The researchers noted that while, globally, herpes simplex virus (HSV)-2 and -1 infections contribute to a large disease burden, their full economic consequences remain unclear. So they wanted to estimate the global economic impact of genital HSV-2 and HSV-1 infection and its consequences for people with genital ulcer disease, neonatal herpes, and human immunodeficiency virus (HIV) infection attributable to HSV-2.

The economic burden was calculated at the country level and presented by World Health Organization (WHO) regions and World-Bank income levels. The disease burden was obtained from previously published global disease burden studies in 2016 and disaggregated for 194 countries. Estimates of healthcare resource utilization were sourced from a literature review, and online interviews were conducted with 20 experts from all six WHO regions.
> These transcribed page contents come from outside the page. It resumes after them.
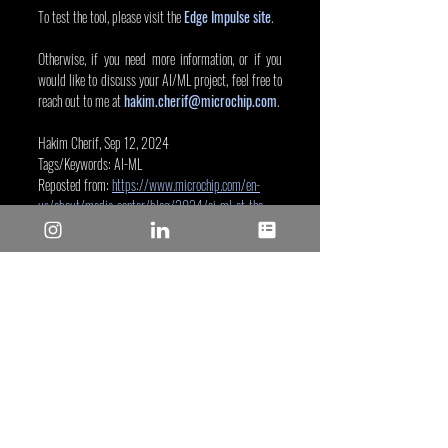
To test the tool, please visit the 
Edge Impulse site
.
Otherwise, if you need more information, or if you 
would like to discuss your AI/ML project, feel free to 
reach out to me at 
hakim.cherif@microchip.com
.
Hakim Cherif, Sep 12, 2024
Tags/Keywords: AI-ML
Reposted from: 
https://www.microchip.com/en-
us/about/media-center/blog/2024/ai-ml-at-the-
edge-32-bit-mpu-edge-impulse?utm_campaign=ai-
ml-32bitmpu-edge-
impulse&utm_source=instagram.com&utm_medium
=Post&utm_bu=MPU32
Microchip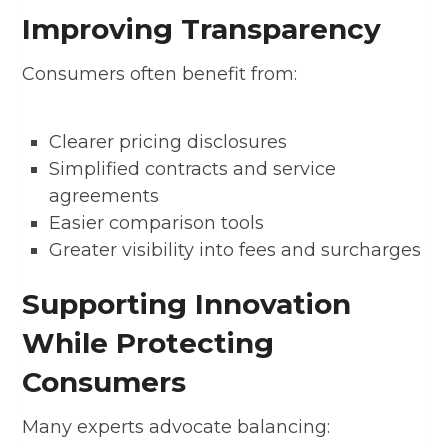
Improving Transparency
Consumers often benefit from:
Clearer pricing disclosures
Simplified contracts and service
agreements
Easier comparison tools
Greater visibility into fees and surcharges
Supporting Innovation
While Protecting
Consumers
Many experts advocate balancing: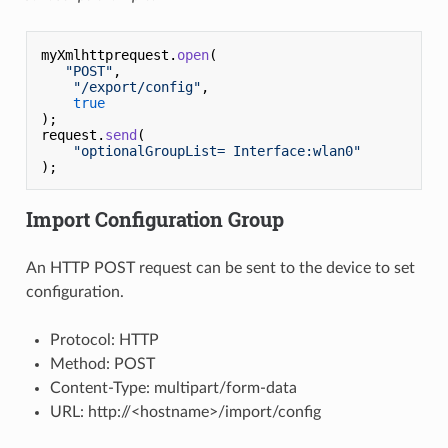
myXmlhttprequest.
open
(

"POST"
,

"/export/config"
,

true
);

request.
send
(

"optionalGroupList= Interface:wlan0"
Import Configuration Group
An HTTP POST request can be sent to the device to set
configuration.
Protocol: HTTP
Method: POST
Content-Type: multipart/form-data
URL: http://<hostname>/import/config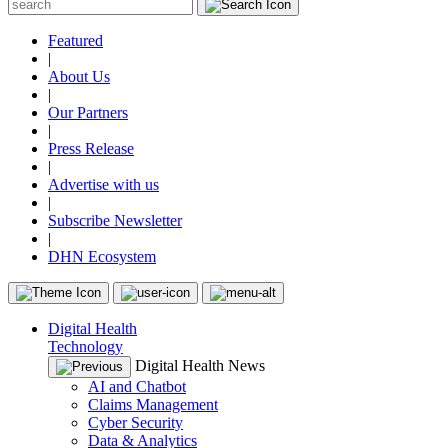
Featured
|
About Us
|
Our Partners
|
Press Release
|
Advertise with us
|
Subscribe Newsletter
|
DHN Ecosystem
Digital Health
Technology
Digital Health News
AI and Chatbot
Claims Management
Cyber Security
Data & Analytics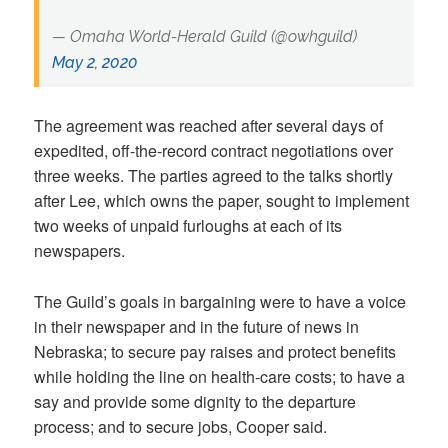
— Omaha World-Herald Guild (@owhguild)
May 2, 2020
The agreement was reached after several days of
expedited, off-the-record contract negotiations over
three weeks. The parties agreed to the talks shortly
after Lee, which owns the paper, sought to implement
two weeks of unpaid furloughs at each of its
newspapers.
The Guild’s goals in bargaining were to have a voice
in their newspaper and in the future of news in
Nebraska; to secure pay raises and protect benefits
while holding the line on health-care costs; to have a
say and provide some dignity to the departure
process; and to secure jobs, Cooper said.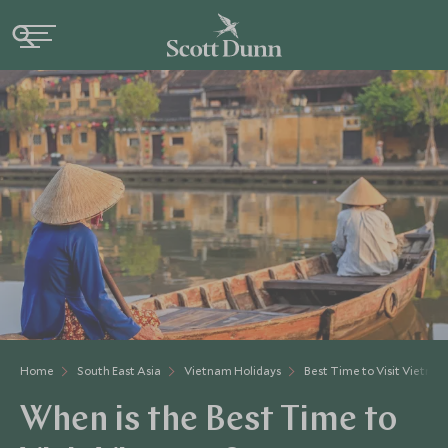
Home
South East Asia
Vietnam Holidays
Best Time to Visit Vietna
When is the Best Time to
Relevant costs were obtained from the literature and estimated in 2016 international dollars (I$).

The study found:

  • Both genital HSV-2 (I$31·2 billion) and HSV-1 (I$4·0 billion) infections and their consequences were estimated to cost I$35·3 billion globally in 2016.
  • The major economic burden was from the Americas and Western Pacific regions combined, accounting for almost two-thirds of the global burden (I$20·8 billion).
  • High- and upper-middle-income countries bore a large proportion of the economic burden (76·6% or I$27·0 billion).
  • Costs were driven by the large number of HSV-2 recurrences; however, even assuming conservatively that people with symptomatic herpes have on average only one episode a year, global costs were estimated at I$16·5 billion.

“The global costs of genital HSV infection and its consequences are substantial,” stressed the researchers. As such, “HSV prevention interventions have the potential to avert a large economic burden in addition to disease burden; thus, efforts to accelerate HSV vaccine development are crucial.”